The programme needs a weekly timetabled slot in each class for a consistent whole-school approach to become established. Most schools use the PSHE session as the programme supports the curriculum guidelines for PSHE and citizenship. However, care needs to be taken if the school already has an existing PSHE scheme.

The Nurturing Programme has its own structure and logical progression for the ten weeks and should not be dipped into as an add-on. After the programme is well established, normally after about a year, explicit PSHE topics can be introduced.

The programme is aligned with the literacy and learning requirements of the National Curriculum. The weekly sessions with children are usually based around circle time, although many schools incorporate aspects of the programme into other elements of the school day.

After training, each school is asked to nominate two link teachers to help sustain the initiative by liaising with Family Links North East as well as supporting their colleagues and inducting new members of staff.

Making a difference

Carefully developed evaluation procedures allow for ongoing feedback and qualitative data on the programme.
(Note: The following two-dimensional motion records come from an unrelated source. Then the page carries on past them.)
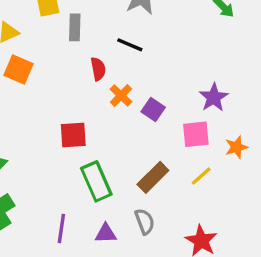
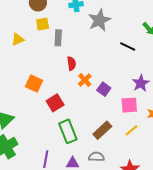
black line: (130, 45) -> (128, 47), moved
orange square: (19, 70) -> (34, 83), moved
red square: (73, 135) -> (55, 103), turned -30
gray semicircle: (145, 222) -> (96, 157), turned -70

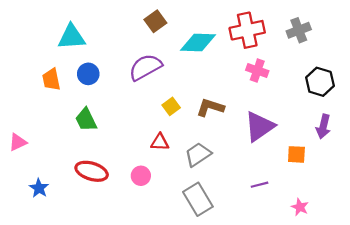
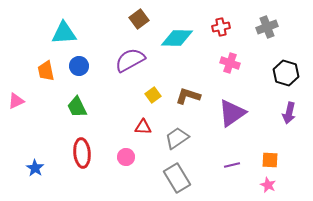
red cross: (247, 30) -> (221, 27), size x0.6
pink triangle: (18, 142) -> (16, 101), moved
orange square: (296, 154) -> (270, 160), moved
red ellipse: (92, 171) -> (82, 153), turned 68

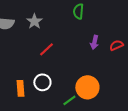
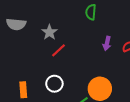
gray star: (34, 21) -> (49, 32), moved
orange rectangle: (20, 88) -> (23, 90), moved

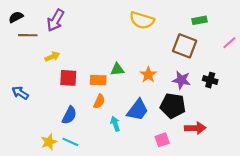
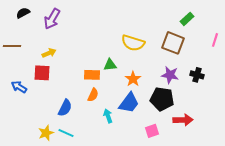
black semicircle: (16, 17) -> (23, 13), moved
yellow semicircle: (142, 20) -> (133, 43), moved
green rectangle: (200, 20) -> (187, 19), turned -32
brown line: (28, 35) -> (12, 46), moved
pink line: (229, 43) -> (215, 40), turned -32
orange star: (148, 75) -> (133, 79), moved
red square: (68, 78) -> (42, 73), moved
Evaluation forms are completed daily by participants, while schools complete pre- and post-training questionnaires. End of term and one-year-on questionnaires, which are completed by schools, help assess how the training is being implemented in schools and the difference the programme is making. Parents also keep a family log to help report how family life is changing during the course of the programme.

School staff have reported that in-school training impacts on the culture of schools and that running the programme concurrently in school and as a parenting course provides a consistency of message that supports programme outcomes. It also helps develop a consistency of approach when children move through the school, from one teacher to another.
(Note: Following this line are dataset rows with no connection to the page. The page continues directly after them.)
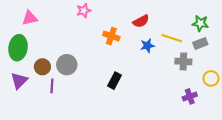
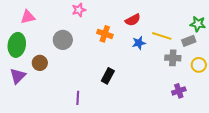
green star: (200, 23) -> (198, 24), moved
gray circle: (67, 65) -> (63, 40), moved
yellow circle: (211, 78) -> (199, 65), moved
purple line: (52, 86) -> (78, 98), moved

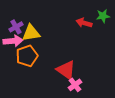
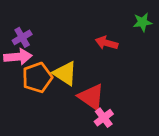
red arrow: (84, 23) -> (106, 43), moved
yellow triangle: (31, 33) -> (65, 73), moved, turned 42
Feedback from parents is extremely positive. Many claim that the programme has been a life-changing experience for them.

The headteacher of one local primary school reported that training had provided all school staff with new tools to help them adopt a consistent approach when managing children’s behaviour. She said that the programme’s principles were being used by teachers beyond the specific weekly sessions and that teaching assistants were also finding the programme particularly helpful.
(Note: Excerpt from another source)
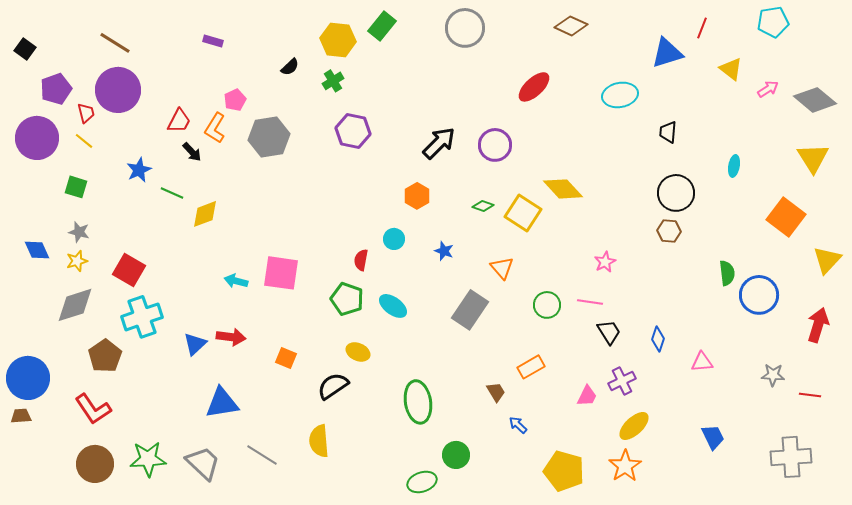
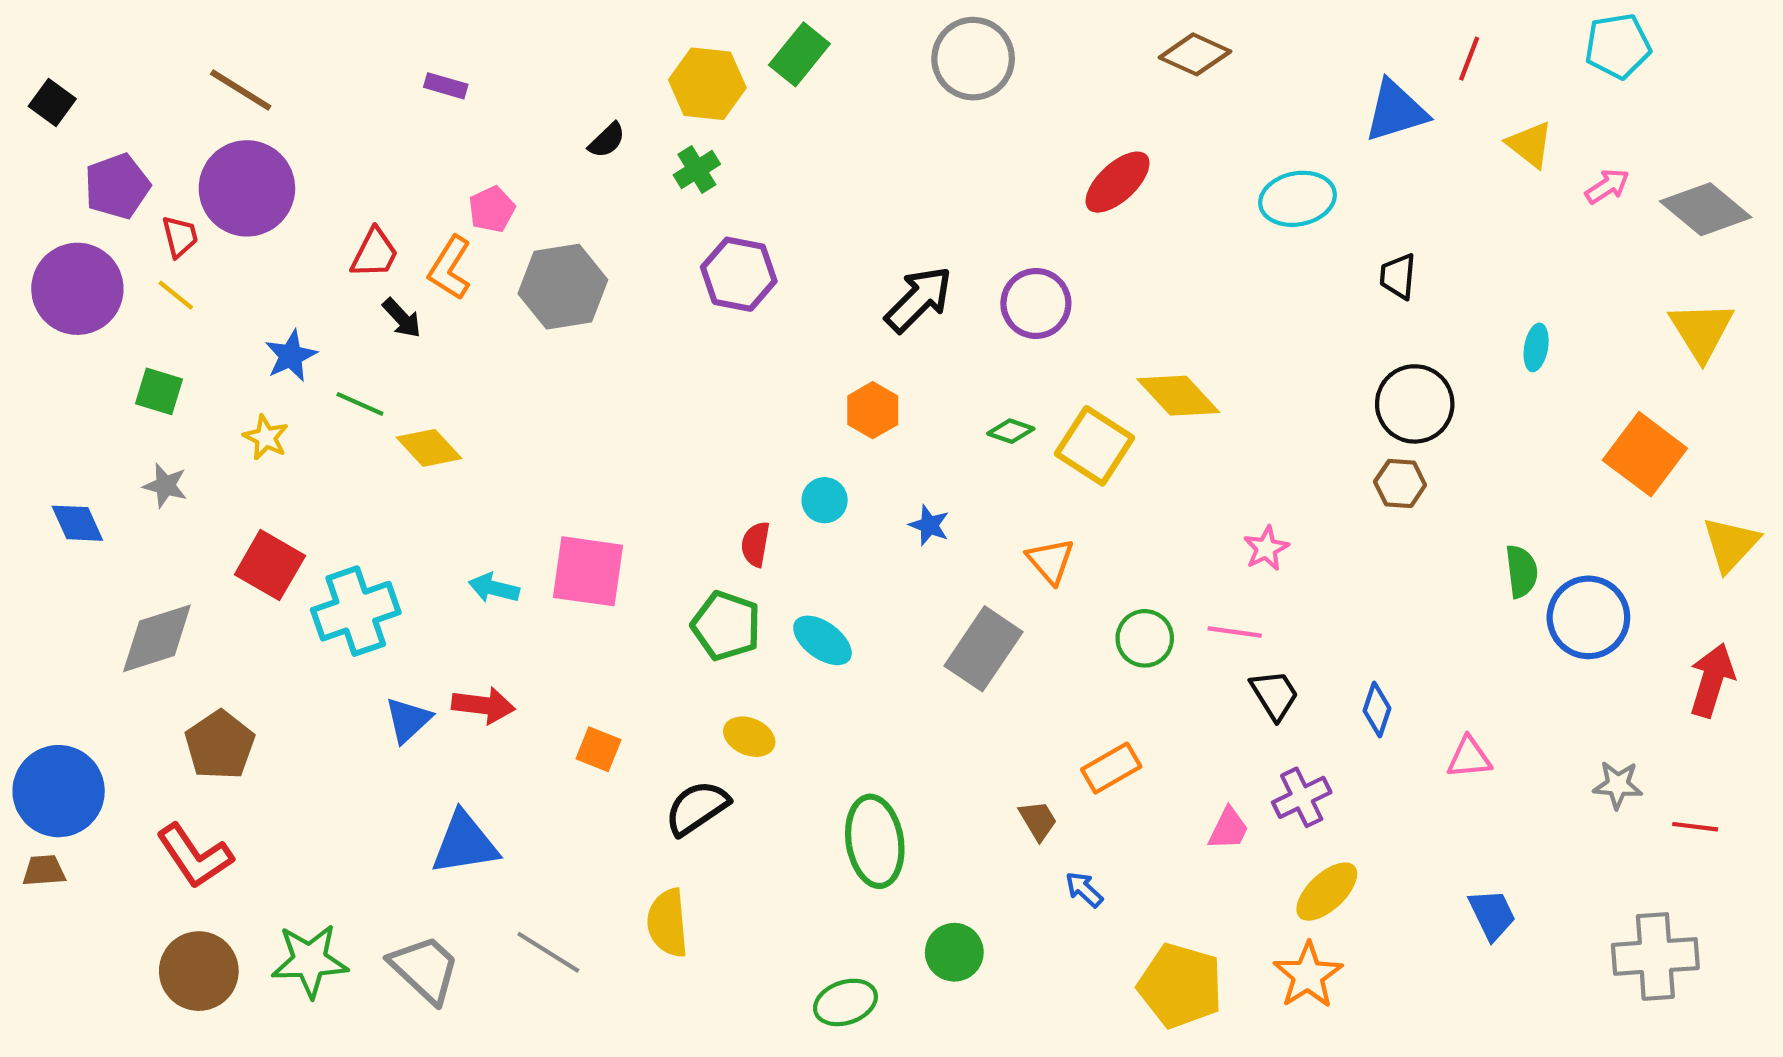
yellow diamond: (205, 214) -> (429, 448), turned 68
yellow star: (77, 261) -> (266, 437), moved, turned -30
cyan cross: (142, 317) -> (356, 611), moved
green ellipse: (422, 482) -> (845, 1002), moved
More than 50% of the authority’s primary and nursery settings have completed the programme and Ofsted has been complimentarily about the programme’s effectiveness. In addition, qualitative data has shown:

  • 100% of participants felt the training had increased their confidence
  • 100% felt it had given them an insight into thinking from a child’s point of view
  • 85% felt that they would change the way they dealt with their own children
  • 100% of teachers felt it had given them more strategies to manage behaviour.

Parents and teachers overwhelmingly report that their confidence has grown and that they are able to use more positive approaches to managing behaviour. As a result, the programme is now written into Sunderland’s extended schools, CAMHS and parentingstrategies.

Investing in the future
Our conviction is that, by building emotional literacy in children, we will over time see:

  • fewer mental health problems
  • a reduced need for counselling
  • a reduced risk of offending
  • the removal of barriers to learning.

The right conditions

Things to consider before introducing an emotional literacy family programme:

  • How well does the programme match the existing ethos of the school?
  • Is the headteacher genuinely committed to the principles of the programme?
  • Can staff take on another initiative? What are their stress levels like?
  • How responsive are parents to school initiatives?
  • If you are already using a structured PSHE and SEAL course, how will the new programme complement them?
  • Are you looking for a quick fix to sort out difficult behaviour or are school staff committed to enhancing the emotional health of all adults and children in school?